## [INPUT DATA]
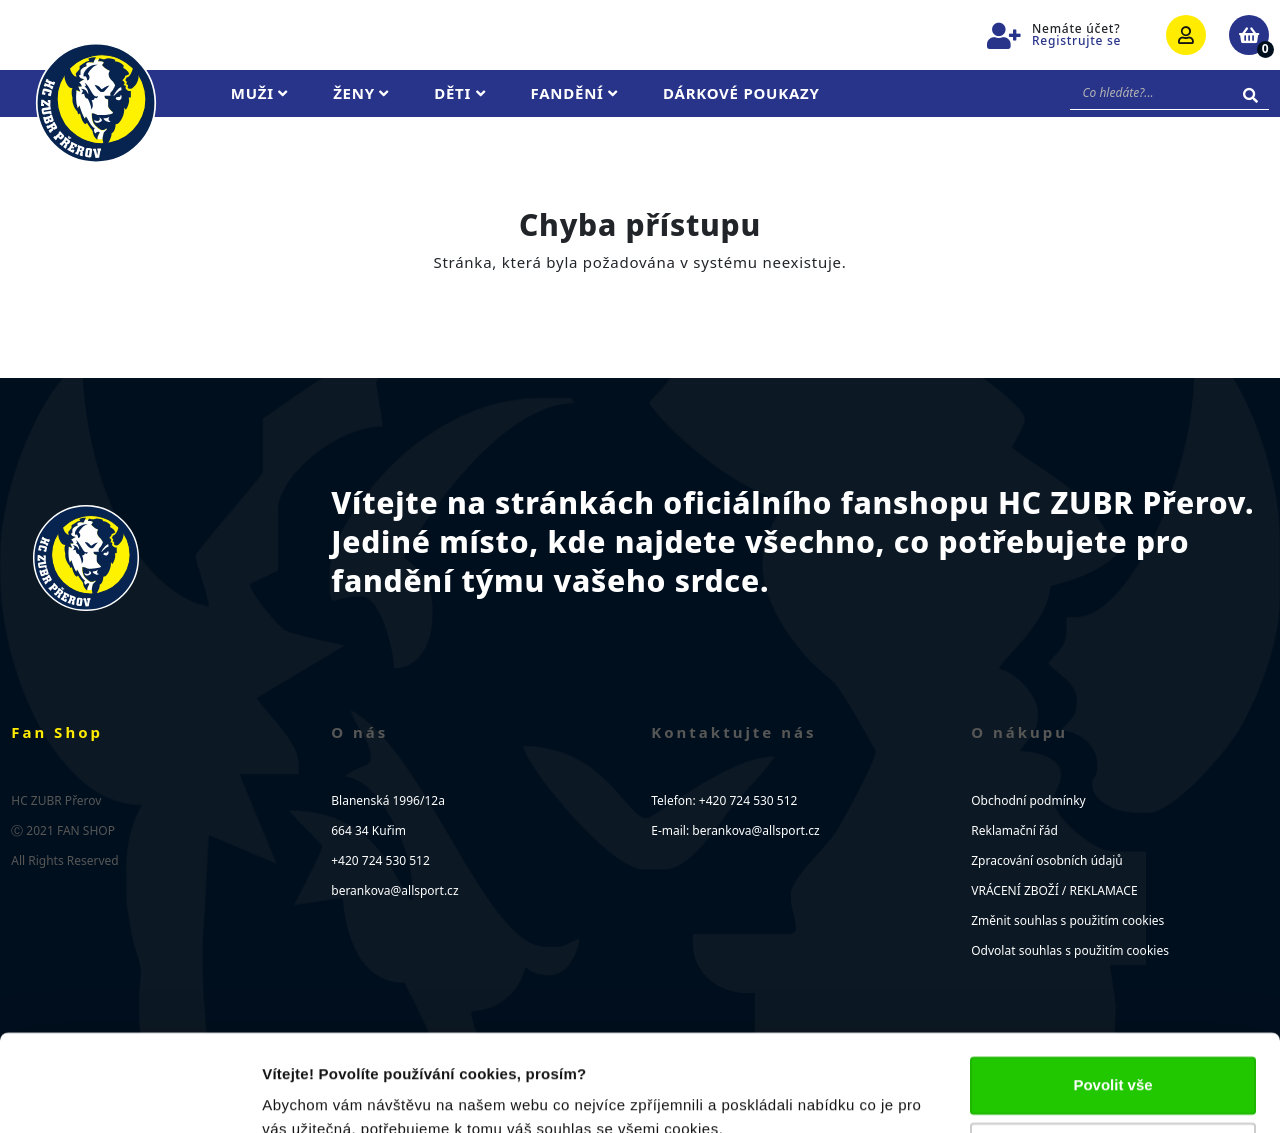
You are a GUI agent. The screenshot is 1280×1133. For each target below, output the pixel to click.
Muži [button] (259, 93)
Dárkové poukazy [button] (741, 93)
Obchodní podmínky (1028, 800)
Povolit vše (1112, 994)
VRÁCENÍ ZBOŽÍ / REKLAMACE (1054, 890)
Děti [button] (459, 93)
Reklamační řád (1014, 830)
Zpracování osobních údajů (1046, 860)
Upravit (1114, 1059)
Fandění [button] (575, 93)
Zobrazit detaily (318, 1093)
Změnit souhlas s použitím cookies (1067, 920)
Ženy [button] (361, 93)
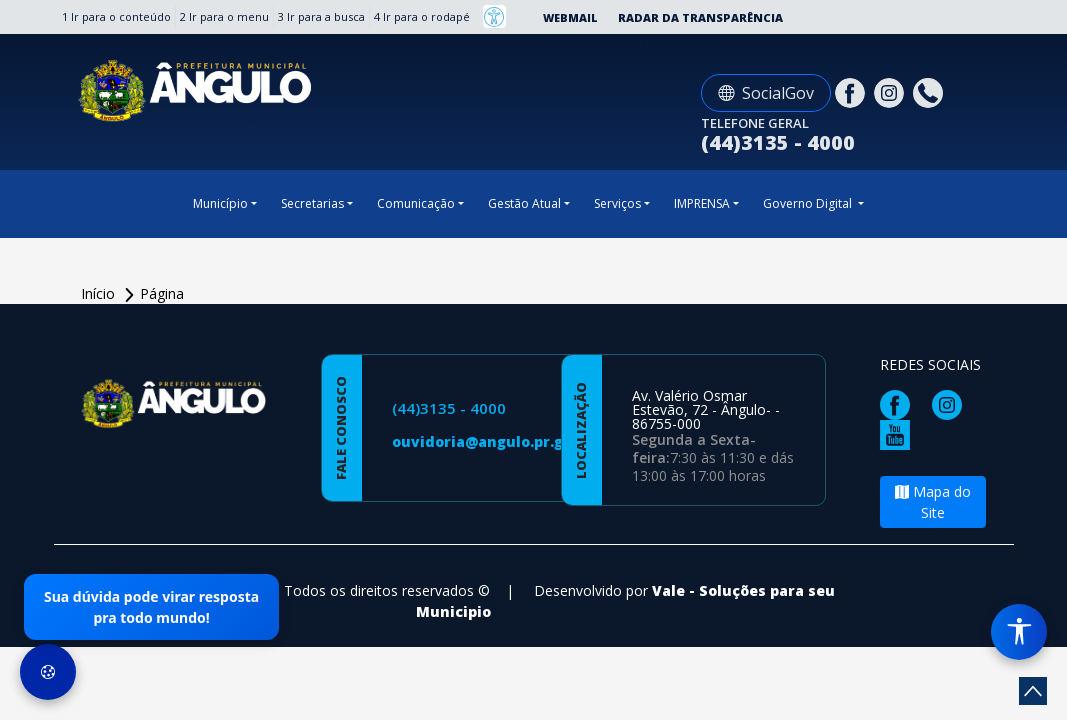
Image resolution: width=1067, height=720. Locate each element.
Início (100, 293)
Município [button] (220, 203)
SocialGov (766, 93)
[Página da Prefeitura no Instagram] (891, 91)
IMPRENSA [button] (702, 203)
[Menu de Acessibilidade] (1019, 632)
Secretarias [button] (312, 203)
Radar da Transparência (700, 17)
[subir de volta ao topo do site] (1033, 691)
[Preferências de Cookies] (48, 672)
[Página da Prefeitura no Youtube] (900, 433)
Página (162, 293)
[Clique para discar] (930, 91)
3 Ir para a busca (321, 16)
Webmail (570, 17)
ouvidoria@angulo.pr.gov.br (496, 441)
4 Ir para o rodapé (422, 16)
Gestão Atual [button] (524, 203)
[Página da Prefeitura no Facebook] (852, 91)
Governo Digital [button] (809, 203)
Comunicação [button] (416, 203)
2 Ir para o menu (224, 16)
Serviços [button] (617, 203)
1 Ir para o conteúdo (116, 16)
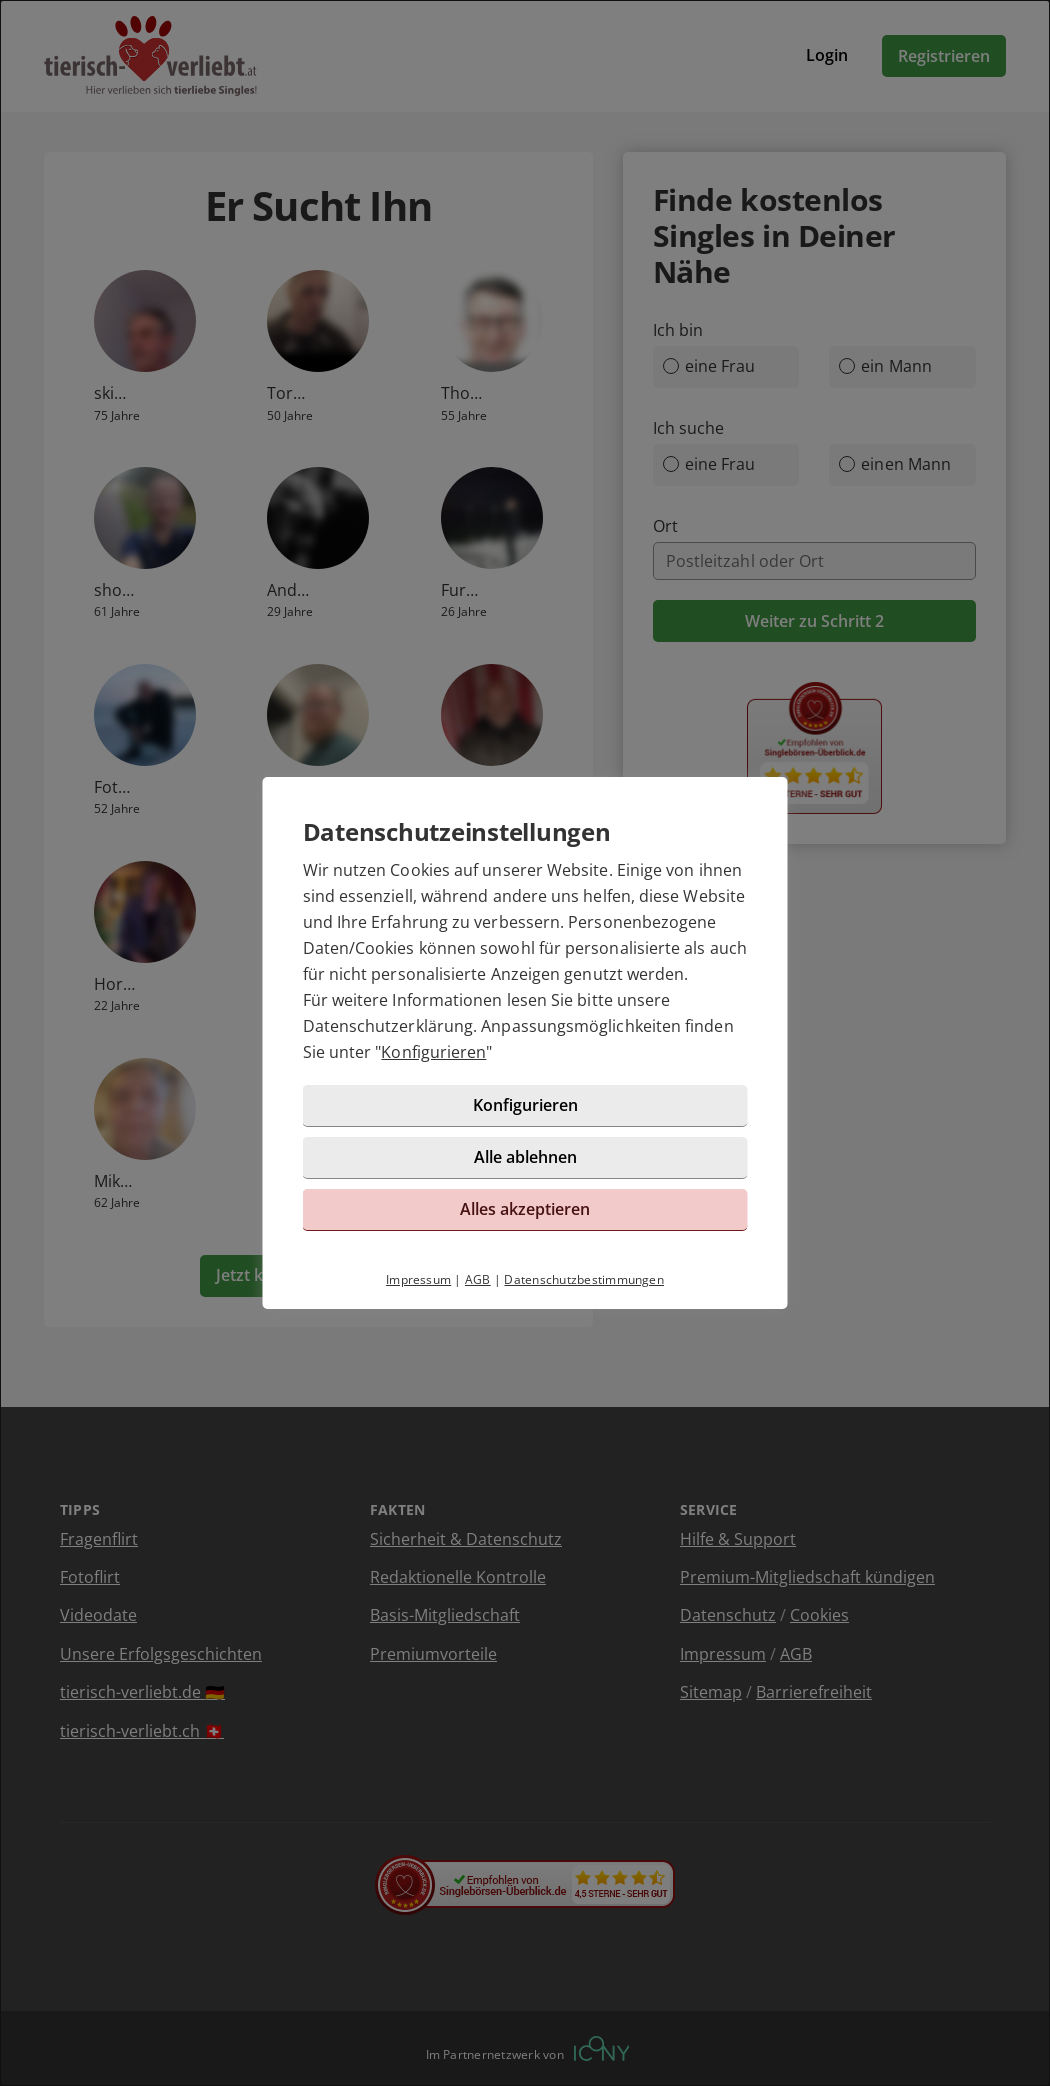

## [GOAL OF THE EXERCISE]
The data should be printed again unchanged; leave its pictures out.

## [RESULT FOR THIS EXERCISE]
You are a GUI agent. The screenshot is 1280×1133. For each target below, output the pixel to click.
Muži [button] (259, 93)
Dárkové poukazy [button] (741, 93)
Obchodní podmínky (1028, 800)
Povolit vše (1112, 994)
VRÁCENÍ ZBOŽÍ / REKLAMACE (1054, 890)
Děti [button] (459, 93)
Reklamační řád (1014, 830)
Zpracování osobních údajů (1046, 860)
Upravit (1114, 1059)
Fandění [button] (575, 93)
Zobrazit detaily (318, 1093)
Změnit souhlas s použitím cookies (1067, 920)
Ženy [button] (361, 93)
Image resolution: width=1067, height=720. Locate each element.
Início (100, 293)
Município [button] (220, 203)
SocialGov (766, 93)
[Página da Prefeitura no Instagram] (891, 91)
IMPRENSA [button] (702, 203)
[Menu de Acessibilidade] (1019, 632)
Secretarias [button] (312, 203)
Radar da Transparência (700, 17)
[subir de volta ao topo do site] (1033, 691)
[Preferências de Cookies] (48, 672)
[Página da Prefeitura no Youtube] (900, 433)
Página (162, 293)
[Clique para discar] (930, 91)
3 Ir para a busca (321, 16)
Webmail (570, 17)
ouvidoria@angulo.pr.gov.br (496, 441)
4 Ir para o rodapé (422, 16)
Gestão Atual [button] (524, 203)
[Página da Prefeitura no Facebook] (852, 91)
Governo Digital [button] (809, 203)
Comunicação [button] (416, 203)
2 Ir para o menu (224, 16)
Serviços [button] (617, 203)
1 Ir para o conteúdo (116, 16)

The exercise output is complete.